Metadata-Version: 2.4
Name: Flask-SSPI
Version: 0.3
Summary: SSPI authentication support for Flask
Author-email: ceprio <c.pypi@zone-c5.com>
License-Expression: BSD-3-Clause
Project-URL: Homepage, http://github.com/ceprio/flask-sspi
Project-URL: Documentation, http://github.com/ceprio/flask-sspi
Classifier: Development Status :: 4 - Beta
Classifier: Environment :: Web Environment
Classifier: Intended Audience :: Developers
Classifier: Operating System :: OS Independent
Classifier: Programming Language :: Python
Classifier: Topic :: Internet :: WWW/HTTP
Classifier: Topic :: Software Development :: Libraries :: Python Modules
Requires-Python: >=3.6
Description-Content-Type: text/markdown
License-File: LICENSE
License-File: AUTHORS
Requires-Dist: Flask
Requires-Dist: pywin32
Dynamic: license-file

# Flask-SSPI

Flask-SSPI is an extension to [Flask](http://flask.pocoo.org/) that allows you to trivially add [NTLM](https://en.wikipedia.org/wiki/NT_LAN_Manager) based authentication to your website. It depends on both Flask and [sspi](https://en.wikipedia.org/wiki/Security_Support_Provider_Interface_(protocol)). You can install the requirements from PyPI with `pip` or `conda`, or download them by hand.

The official copy of this documentation is available at [Read the Docs](https://flask-sspi.readthedocs.org/).

## Installation

Install the extension with one of the following commands:

```sh
pip install Flask-SSPI
```

or using `conda`:

```sh
conda install -c conda-forge flask-sspi
```

## Limitations

- Based on win32 so only works on Windows servers.
- Tested with Chrome and Edge browsers.
- Only [NTLM](https://en.wikipedia.org/wiki/NT_LAN_Manager) authentication has been implemented, 'Negotiate' ([Kerberos](http://wikipedia.org/wiki/Kerberos_(protocol))) has not been implemented.

## How to Use

### First Form (preferred)

You can decorate any view functions you wish to require authentication with the `@authenticate` decorator. To get the current user you can use `g.current_user`:

```python
from flask_sspi import authenticate
from flask import g

@app.route("/protected/<path:path>")
@authenticate
def protected_view(path):
    print(g.current_user)
    ...
```

### Second Form

You can decorate any view functions you wish to require authentication with `@requires_authentication`. With this keyword, you need to change them to accept the authenticated user principal as their first argument:

```python
from flask_sspi import requires_authentication

@app.route("/protected/<path:path>")
@requires_authentication
def protected_view(user, path):
    ...
```

Flask-SSPI assumes that the service will be running using the hostname of the host on which the application is run. If this is not the case, you can override it by initializing the module:

```python
from flask_sspi import init_sspi

init_sspi(app, hostname='example.com', package='NTLM')
```

**NOTE:** `init_sspi` is optional. If used, `current_user` will be defined within the context of Jinja templates. You can then use:

```html
<h1>Hello {{ current_user }}</h1>
```

## How it works

When a protected view is accessed by a client, it will check to see if the request includes authentication credentials in an `Authorization` header. If there are no such credentials, the application will respond immediately with a `401 Unauthorized` response which includes a `WWW-Authenticate` header field with a value of `NTLM` indicating to the client that they are currently unauthorized, but that they can authenticate using Negotiate authentication.

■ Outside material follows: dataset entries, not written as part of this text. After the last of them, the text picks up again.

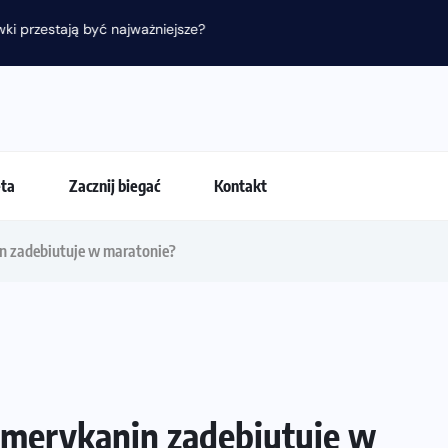
 przestają być najważniejsze?
eta
Zacznij biegać
Kontakt
n zadebiutuje w maratonie?
Amerykanin zadebiutuje w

If credentials are presented in the `Authorization` header, the credentials will be validated, the principal of the authenticating user will be extracted, and the protected view will be called with the extracted principal passed in as the first argument.

Once the protected view returns, a `WWW-Authenticate` header will be added to the response which can then be used by the client to authenticate the server. This is known as mutual authentication.

SSPI also has the ability to serve the value `Negotiate` from the `WWW-Authenticate` header. This has not been implemented but could be in the future with the help of the community.

## Full Example

To see a simple example, you can download the code [from github](http://github.com/ceprio/flask-sspi). It is in the example directory.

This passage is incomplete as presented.